In one variation of the invention, the collar portion is dimensioned for positioning the carrier portion above the cooling reservoir of a conventional water dispenser. The conduit includes a ballcock supply valve disposed within the cooling reservoir for controlling the flow of water from the plastic bag into the cooling reservoir.

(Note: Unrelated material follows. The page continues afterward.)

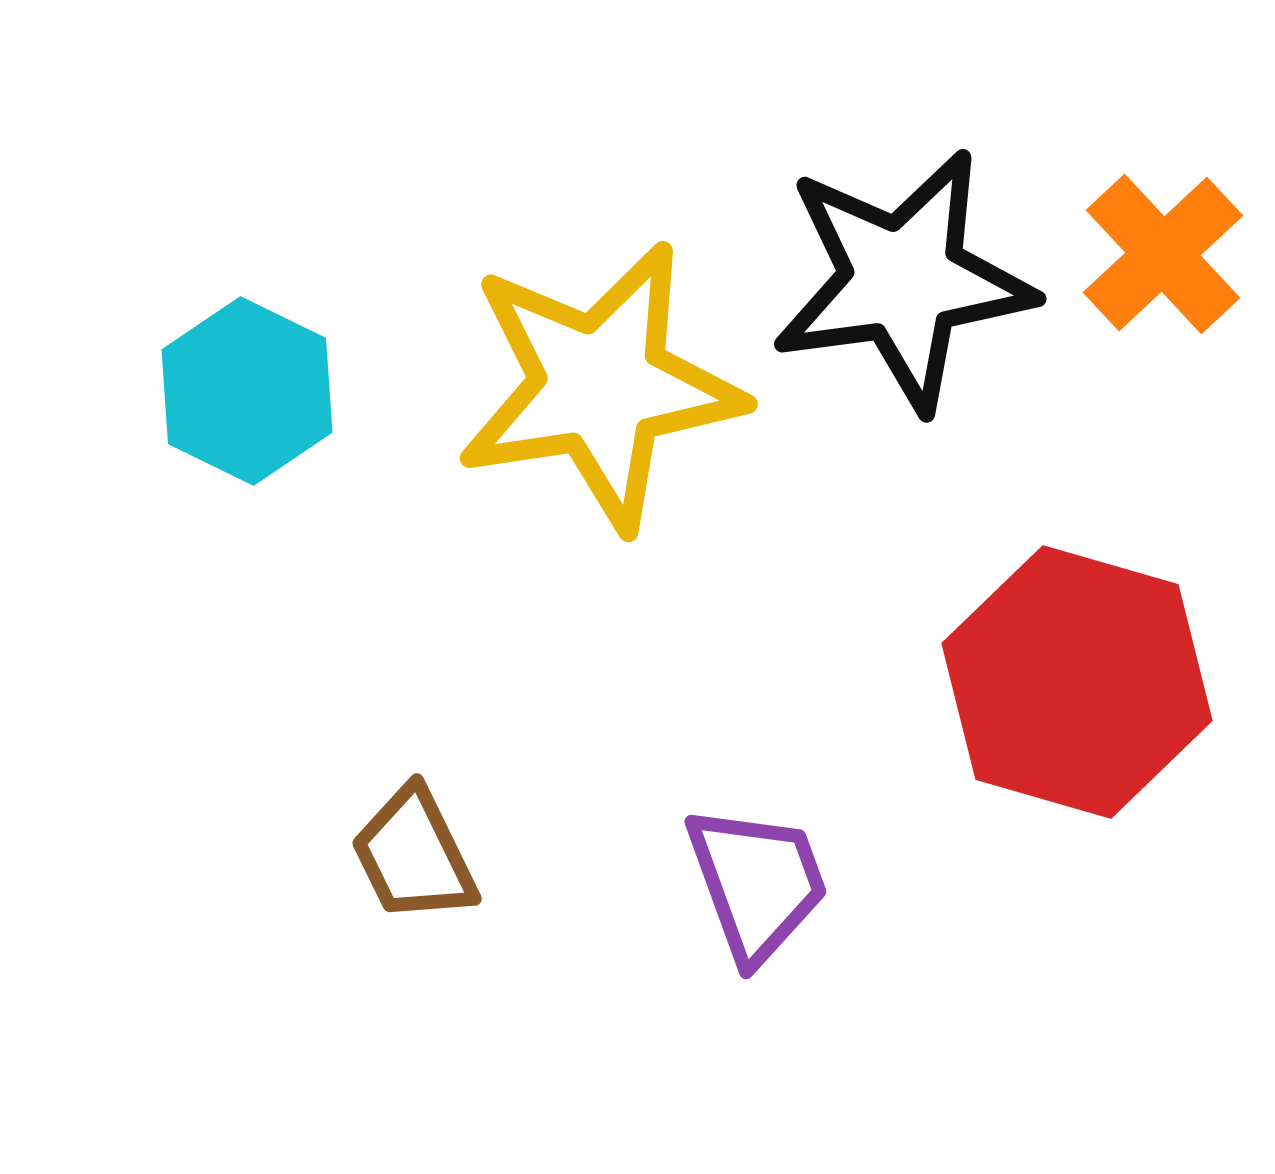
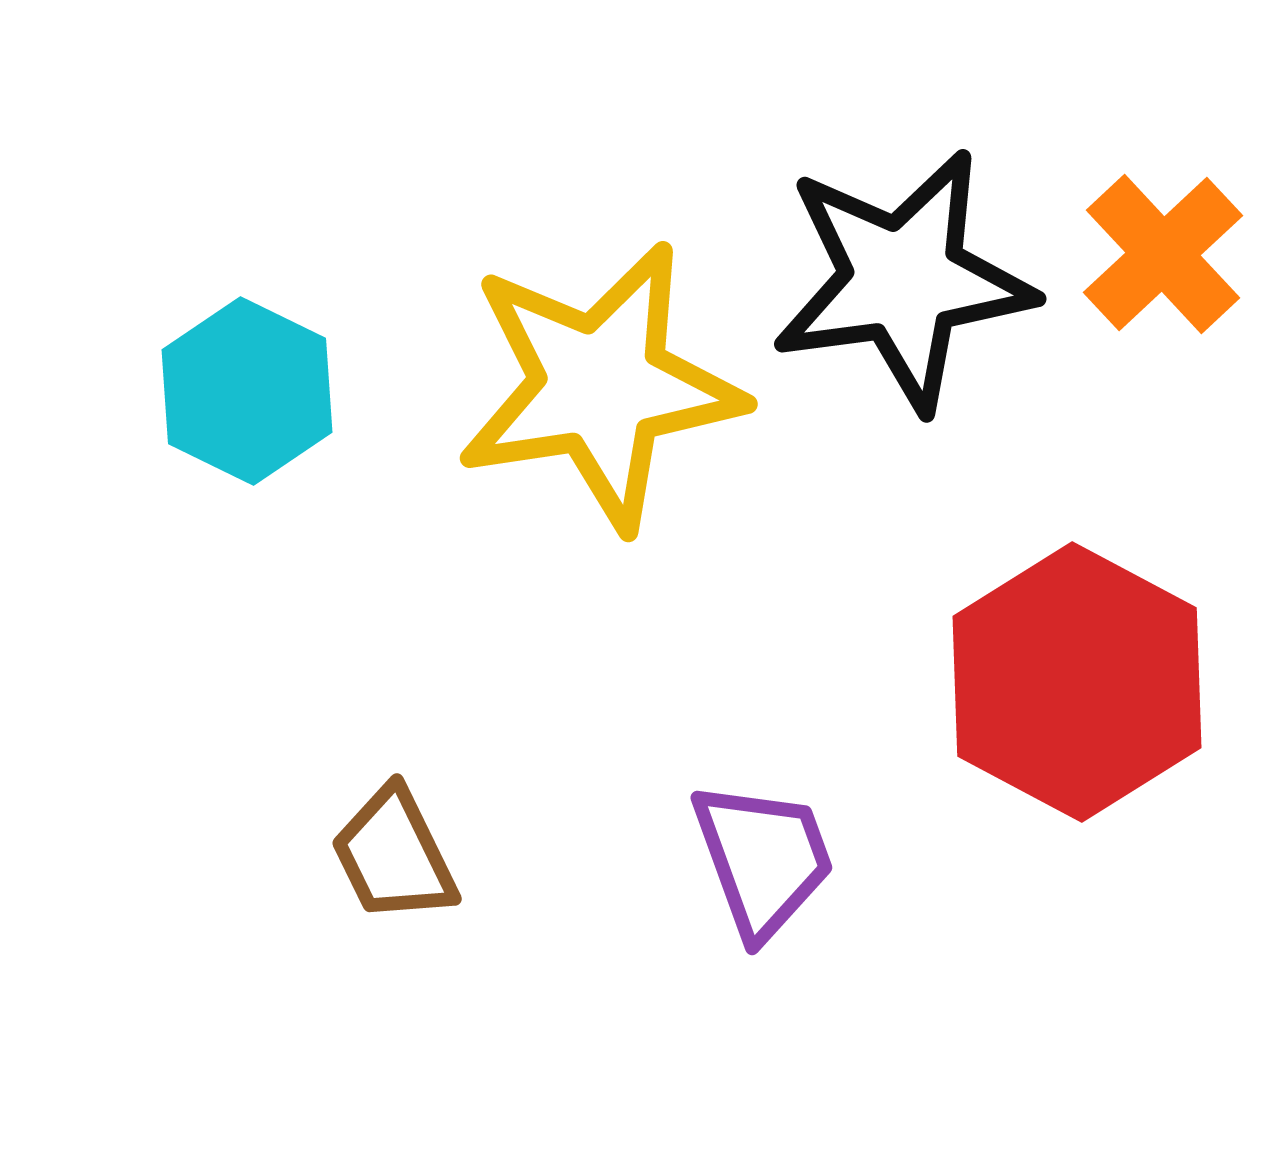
red hexagon: rotated 12 degrees clockwise
brown trapezoid: moved 20 px left
purple trapezoid: moved 6 px right, 24 px up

BRIEF DESCRIPTION OF THE DRAWINGS

The preferred embodiment of the invention will now be described, by way of example only, with reference to the drawings, in which:

FIG. 1 is a longitudinal cross-sectional view of a conventional water cooler;

FIG. 2 is a longitudinal cross-sectional view of a fluid dispensing system, according to the invention, showing the sealed enclosure, the support means, the spigot and the conduit;

FIG. 3 is a magnified cross-sectional view of the spigot shown in FIG. 2;

FIG. 4A is a side plan view of the sealed enclosure depicted in FIG. 2, showing the peel-off protective cover;

FIG. 4B is a perspective view of the sealed enclosure shown in FIG. 4A;

FIG. 5 is a magnified cross-sectional view of one variation of the spigot shown in FIG. 3.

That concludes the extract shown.